Problem statement >> In your copy, repeat the records exactly and leave out the pictures.

(Dataset entries)

***

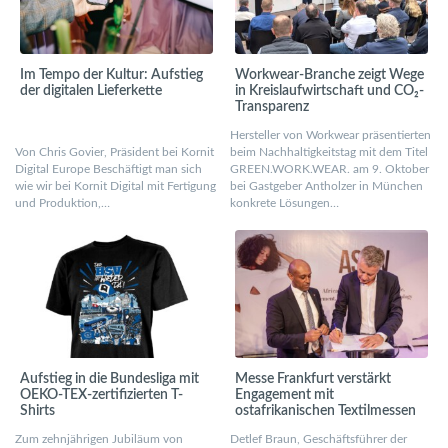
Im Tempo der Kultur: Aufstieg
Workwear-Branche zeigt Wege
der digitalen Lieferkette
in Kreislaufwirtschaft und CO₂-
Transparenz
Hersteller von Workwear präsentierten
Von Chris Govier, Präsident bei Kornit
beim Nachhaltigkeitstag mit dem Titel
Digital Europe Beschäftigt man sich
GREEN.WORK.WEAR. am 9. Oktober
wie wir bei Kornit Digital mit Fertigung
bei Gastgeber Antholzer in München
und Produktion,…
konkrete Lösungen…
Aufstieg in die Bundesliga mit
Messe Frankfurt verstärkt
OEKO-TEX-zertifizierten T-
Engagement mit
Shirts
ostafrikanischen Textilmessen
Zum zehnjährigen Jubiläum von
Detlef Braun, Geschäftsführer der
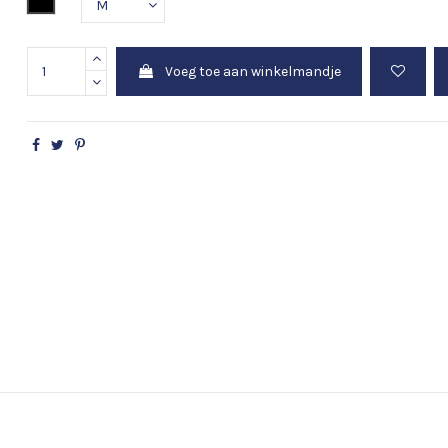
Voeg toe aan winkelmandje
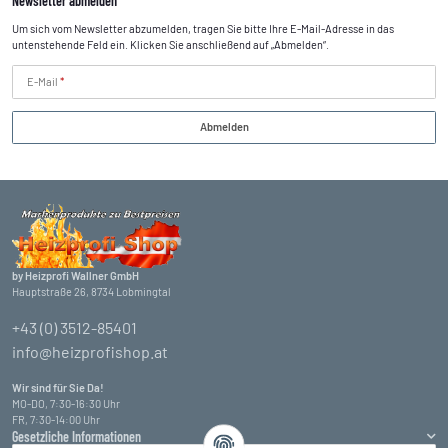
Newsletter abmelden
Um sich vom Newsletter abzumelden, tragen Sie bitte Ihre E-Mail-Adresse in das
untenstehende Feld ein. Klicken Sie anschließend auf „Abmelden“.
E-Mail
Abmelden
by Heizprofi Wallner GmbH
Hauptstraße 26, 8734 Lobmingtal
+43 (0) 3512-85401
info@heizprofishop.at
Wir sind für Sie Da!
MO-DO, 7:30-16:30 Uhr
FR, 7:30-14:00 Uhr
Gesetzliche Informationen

***

Response area >>
Im Tempo der Kultur: Aufstieg
Workwear-Branche zeigt Wege
der digitalen Lieferkette
in Kreislaufwirtschaft und CO₂-
Transparenz
Hersteller von Workwear präsentierten
Von Chris Govier, Präsident bei Kornit
beim Nachhaltigkeitstag mit dem Titel
Digital Europe Beschäftigt man sich
GREEN.WORK.WEAR. am 9. Oktober
wie wir bei Kornit Digital mit Fertigung
bei Gastgeber Antholzer in München
und Produktion,…
konkrete Lösungen…
Aufstieg in die Bundesliga mit
Messe Frankfurt verstärkt
OEKO-TEX-zertifizierten T-
Engagement mit
Shirts
ostafrikanischen Textilmessen
Zum zehnjährigen Jubiläum von
Detlef Braun, Geschäftsführer der
Voeg toe aan winkelmandje
Newsletter abmelden
Um sich vom Newsletter abzumelden, tragen Sie bitte Ihre E-Mail-Adresse in das
untenstehende Feld ein. Klicken Sie anschließend auf „Abmelden“.
E-Mail
Abmelden
by Heizprofi Wallner GmbH
Hauptstraße 26, 8734 Lobmingtal
+43 (0) 3512-85401
info@heizprofishop.at
Wir sind für Sie Da!
MO-DO, 7:30-16:30 Uhr
FR, 7:30-14:00 Uhr
Gesetzliche Informationen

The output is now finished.